[Work order]: Find every line below where the string "ribbon" shows up, and copy those lines.

[Dataset records]
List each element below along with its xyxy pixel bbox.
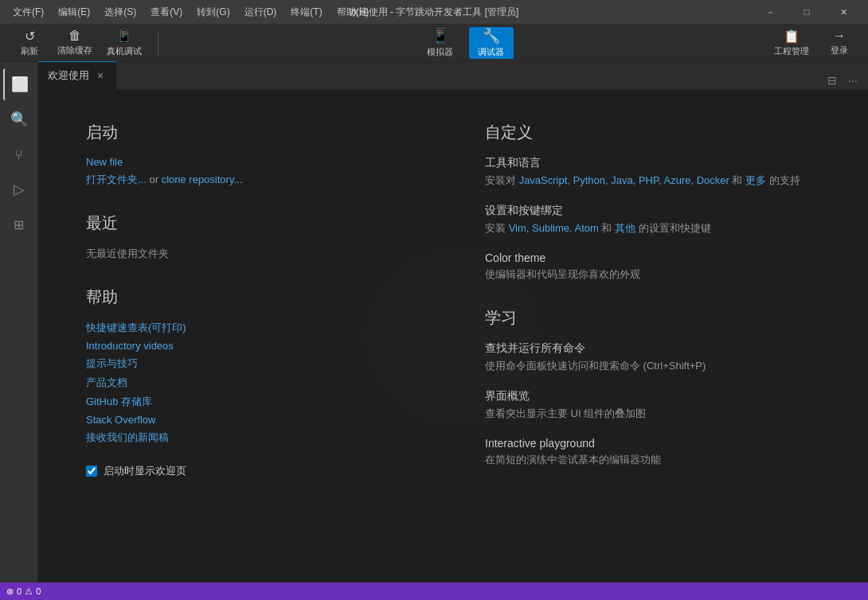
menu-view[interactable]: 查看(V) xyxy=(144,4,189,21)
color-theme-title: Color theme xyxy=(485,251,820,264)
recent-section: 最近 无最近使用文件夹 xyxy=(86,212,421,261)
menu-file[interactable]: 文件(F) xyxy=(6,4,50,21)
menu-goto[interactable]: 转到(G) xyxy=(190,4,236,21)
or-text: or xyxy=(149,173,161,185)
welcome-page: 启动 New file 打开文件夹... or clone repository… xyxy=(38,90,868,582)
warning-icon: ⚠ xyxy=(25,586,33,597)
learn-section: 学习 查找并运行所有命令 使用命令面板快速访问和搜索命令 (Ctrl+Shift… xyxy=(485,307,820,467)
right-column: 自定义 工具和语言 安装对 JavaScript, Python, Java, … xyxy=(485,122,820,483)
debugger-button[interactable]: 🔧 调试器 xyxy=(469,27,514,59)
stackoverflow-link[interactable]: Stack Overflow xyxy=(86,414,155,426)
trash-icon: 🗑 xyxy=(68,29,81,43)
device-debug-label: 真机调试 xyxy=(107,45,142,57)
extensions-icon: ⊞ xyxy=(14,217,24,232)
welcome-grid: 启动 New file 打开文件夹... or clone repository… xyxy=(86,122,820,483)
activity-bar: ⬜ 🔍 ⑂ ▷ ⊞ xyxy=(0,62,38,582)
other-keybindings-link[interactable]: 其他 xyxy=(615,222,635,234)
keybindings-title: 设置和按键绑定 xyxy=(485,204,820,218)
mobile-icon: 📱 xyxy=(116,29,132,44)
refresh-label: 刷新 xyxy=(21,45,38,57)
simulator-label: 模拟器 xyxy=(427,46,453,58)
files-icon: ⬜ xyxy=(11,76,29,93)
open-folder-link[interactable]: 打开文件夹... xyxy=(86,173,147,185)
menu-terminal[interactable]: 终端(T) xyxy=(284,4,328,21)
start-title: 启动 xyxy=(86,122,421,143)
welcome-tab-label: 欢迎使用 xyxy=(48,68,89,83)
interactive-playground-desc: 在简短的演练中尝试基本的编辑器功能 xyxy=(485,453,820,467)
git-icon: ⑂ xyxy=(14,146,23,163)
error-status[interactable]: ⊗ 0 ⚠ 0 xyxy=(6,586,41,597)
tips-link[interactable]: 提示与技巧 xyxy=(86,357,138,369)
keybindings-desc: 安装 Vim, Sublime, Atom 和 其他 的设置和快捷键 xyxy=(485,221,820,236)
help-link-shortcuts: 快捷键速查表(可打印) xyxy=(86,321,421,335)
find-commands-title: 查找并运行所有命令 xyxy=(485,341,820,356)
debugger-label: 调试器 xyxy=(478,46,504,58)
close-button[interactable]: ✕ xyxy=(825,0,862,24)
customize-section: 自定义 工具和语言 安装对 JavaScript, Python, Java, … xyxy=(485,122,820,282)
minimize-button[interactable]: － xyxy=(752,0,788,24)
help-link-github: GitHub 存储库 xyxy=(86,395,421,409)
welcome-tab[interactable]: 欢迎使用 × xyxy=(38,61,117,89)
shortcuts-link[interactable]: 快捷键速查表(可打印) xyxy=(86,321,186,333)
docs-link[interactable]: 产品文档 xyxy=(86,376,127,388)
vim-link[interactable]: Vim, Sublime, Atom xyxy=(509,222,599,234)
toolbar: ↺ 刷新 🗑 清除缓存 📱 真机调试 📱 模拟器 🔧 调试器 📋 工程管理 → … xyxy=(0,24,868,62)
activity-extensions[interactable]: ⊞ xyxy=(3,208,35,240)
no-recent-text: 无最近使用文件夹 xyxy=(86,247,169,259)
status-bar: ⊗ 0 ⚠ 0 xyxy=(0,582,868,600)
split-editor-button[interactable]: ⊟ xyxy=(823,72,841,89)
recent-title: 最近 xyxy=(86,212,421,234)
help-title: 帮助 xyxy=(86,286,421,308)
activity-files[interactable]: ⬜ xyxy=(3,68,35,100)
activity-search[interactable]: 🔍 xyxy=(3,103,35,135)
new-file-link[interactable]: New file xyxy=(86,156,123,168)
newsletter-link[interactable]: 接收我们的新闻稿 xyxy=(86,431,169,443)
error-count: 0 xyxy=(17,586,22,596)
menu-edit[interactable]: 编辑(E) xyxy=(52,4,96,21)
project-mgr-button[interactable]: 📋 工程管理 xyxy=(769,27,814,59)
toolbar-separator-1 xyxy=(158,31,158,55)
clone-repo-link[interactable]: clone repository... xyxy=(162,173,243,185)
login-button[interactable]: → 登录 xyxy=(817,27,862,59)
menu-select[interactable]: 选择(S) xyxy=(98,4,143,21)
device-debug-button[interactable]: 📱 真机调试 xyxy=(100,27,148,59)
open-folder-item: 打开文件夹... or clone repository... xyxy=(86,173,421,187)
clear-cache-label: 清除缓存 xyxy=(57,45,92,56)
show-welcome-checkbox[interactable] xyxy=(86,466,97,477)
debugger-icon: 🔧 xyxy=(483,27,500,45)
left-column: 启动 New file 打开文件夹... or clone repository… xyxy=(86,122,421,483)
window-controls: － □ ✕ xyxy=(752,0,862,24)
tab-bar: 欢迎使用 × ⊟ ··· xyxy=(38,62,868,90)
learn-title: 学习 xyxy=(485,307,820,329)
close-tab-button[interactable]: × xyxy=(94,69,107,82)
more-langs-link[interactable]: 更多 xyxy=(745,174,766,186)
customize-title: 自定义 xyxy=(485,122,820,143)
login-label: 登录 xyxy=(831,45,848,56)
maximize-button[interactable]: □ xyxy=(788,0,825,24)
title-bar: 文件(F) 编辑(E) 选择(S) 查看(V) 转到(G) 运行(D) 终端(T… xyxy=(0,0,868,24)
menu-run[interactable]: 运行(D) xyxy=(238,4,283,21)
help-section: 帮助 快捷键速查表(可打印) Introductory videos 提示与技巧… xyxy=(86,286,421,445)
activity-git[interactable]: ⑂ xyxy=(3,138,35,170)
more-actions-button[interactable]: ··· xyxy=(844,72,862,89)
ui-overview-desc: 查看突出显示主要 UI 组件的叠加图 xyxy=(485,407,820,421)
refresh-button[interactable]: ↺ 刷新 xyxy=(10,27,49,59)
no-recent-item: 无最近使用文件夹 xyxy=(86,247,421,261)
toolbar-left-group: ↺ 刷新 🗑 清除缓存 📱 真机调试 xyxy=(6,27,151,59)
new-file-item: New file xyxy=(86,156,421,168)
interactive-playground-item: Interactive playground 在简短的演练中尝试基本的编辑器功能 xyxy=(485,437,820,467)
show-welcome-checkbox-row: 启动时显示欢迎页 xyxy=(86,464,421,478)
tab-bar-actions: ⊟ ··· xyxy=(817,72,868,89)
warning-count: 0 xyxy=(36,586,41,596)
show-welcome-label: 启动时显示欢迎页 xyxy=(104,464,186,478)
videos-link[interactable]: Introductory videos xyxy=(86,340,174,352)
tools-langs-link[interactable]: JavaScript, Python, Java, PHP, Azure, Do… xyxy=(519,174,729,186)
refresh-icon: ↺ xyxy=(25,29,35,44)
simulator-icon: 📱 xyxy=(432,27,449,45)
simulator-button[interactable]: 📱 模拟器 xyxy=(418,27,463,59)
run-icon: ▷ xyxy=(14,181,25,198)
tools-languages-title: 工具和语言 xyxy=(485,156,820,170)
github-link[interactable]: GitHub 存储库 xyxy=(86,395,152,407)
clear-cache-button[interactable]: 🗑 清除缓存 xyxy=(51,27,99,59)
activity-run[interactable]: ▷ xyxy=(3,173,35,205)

---

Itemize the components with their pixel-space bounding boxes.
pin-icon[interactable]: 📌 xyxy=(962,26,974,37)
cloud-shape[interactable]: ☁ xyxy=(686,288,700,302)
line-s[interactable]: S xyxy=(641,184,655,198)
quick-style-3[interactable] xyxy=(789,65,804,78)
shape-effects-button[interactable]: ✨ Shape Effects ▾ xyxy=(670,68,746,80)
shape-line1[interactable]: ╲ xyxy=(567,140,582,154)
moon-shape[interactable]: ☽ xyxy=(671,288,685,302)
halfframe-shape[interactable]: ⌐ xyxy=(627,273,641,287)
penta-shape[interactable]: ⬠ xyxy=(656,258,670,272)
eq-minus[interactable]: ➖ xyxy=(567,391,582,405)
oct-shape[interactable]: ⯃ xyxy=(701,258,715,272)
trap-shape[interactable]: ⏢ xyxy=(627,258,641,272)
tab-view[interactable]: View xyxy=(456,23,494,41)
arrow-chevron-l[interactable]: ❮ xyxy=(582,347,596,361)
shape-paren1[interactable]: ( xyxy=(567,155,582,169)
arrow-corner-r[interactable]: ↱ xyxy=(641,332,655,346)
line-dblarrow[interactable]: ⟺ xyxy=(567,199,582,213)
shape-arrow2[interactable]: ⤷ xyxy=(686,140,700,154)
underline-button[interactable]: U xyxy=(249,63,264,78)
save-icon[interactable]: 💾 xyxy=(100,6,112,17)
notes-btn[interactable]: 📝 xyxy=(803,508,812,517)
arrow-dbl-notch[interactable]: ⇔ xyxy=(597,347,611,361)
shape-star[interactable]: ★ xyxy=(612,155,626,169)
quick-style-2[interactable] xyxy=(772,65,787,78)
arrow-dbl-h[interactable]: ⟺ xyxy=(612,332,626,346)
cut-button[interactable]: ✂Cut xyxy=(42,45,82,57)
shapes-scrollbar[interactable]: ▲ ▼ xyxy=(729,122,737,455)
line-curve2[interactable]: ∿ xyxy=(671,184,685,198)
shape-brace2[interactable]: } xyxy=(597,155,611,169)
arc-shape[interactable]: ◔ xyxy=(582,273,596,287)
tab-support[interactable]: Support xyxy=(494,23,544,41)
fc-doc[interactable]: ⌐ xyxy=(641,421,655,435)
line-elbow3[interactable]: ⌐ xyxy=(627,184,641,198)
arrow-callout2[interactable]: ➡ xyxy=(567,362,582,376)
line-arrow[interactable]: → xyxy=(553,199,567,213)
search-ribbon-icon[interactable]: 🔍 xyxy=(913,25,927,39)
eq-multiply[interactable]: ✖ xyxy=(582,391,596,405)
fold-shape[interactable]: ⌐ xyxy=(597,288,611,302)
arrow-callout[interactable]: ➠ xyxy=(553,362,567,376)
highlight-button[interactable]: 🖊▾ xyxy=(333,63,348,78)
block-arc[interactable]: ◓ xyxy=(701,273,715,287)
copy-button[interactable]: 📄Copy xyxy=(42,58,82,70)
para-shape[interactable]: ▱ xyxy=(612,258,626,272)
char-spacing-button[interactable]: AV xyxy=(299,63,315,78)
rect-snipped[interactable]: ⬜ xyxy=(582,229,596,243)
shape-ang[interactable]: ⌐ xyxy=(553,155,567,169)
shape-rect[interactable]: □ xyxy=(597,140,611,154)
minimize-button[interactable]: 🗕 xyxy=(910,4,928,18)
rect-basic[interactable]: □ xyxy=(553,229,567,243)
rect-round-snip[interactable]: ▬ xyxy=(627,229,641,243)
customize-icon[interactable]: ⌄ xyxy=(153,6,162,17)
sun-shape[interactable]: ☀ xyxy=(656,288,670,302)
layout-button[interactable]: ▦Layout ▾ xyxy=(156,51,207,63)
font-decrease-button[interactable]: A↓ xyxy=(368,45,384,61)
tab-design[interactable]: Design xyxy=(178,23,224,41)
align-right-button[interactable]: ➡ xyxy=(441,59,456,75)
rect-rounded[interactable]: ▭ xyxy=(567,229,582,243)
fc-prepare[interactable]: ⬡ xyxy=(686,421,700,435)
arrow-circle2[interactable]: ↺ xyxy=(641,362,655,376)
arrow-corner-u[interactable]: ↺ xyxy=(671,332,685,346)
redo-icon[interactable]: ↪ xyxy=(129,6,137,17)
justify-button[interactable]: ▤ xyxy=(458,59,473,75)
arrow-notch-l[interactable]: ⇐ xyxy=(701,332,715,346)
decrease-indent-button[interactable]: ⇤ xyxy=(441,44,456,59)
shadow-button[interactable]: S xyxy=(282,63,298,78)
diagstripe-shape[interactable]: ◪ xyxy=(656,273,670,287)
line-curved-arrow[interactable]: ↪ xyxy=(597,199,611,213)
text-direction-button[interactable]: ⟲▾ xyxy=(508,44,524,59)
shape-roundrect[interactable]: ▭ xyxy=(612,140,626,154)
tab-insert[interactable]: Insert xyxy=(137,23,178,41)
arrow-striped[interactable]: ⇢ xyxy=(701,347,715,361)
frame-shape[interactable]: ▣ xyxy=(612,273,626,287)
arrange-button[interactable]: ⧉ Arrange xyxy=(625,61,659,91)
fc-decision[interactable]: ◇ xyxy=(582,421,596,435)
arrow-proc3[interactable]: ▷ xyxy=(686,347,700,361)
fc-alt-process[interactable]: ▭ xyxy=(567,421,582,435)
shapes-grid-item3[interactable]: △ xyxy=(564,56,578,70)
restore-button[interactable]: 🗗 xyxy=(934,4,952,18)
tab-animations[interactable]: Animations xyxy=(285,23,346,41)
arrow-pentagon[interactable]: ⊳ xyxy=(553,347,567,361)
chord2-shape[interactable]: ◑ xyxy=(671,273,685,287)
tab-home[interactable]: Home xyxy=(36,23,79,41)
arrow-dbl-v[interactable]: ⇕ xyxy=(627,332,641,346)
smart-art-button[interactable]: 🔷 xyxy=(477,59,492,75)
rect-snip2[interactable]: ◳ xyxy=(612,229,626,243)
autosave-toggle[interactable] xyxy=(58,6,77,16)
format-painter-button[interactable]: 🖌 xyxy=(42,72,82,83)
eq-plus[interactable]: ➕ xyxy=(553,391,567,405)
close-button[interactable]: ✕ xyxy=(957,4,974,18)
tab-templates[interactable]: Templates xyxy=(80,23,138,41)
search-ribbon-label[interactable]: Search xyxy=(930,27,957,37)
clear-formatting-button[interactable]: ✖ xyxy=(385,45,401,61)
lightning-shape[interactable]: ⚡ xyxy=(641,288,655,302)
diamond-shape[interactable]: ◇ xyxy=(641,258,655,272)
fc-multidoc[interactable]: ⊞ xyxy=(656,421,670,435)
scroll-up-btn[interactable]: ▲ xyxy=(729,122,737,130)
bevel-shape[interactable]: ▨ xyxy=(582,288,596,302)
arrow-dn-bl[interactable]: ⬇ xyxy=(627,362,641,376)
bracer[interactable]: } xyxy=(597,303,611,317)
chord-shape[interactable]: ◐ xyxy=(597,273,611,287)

[Task result]:
search-ribbon-icon[interactable]: 🔍 xyxy=(913,25,927,39)
search-ribbon-label[interactable]: Search xyxy=(930,27,957,37)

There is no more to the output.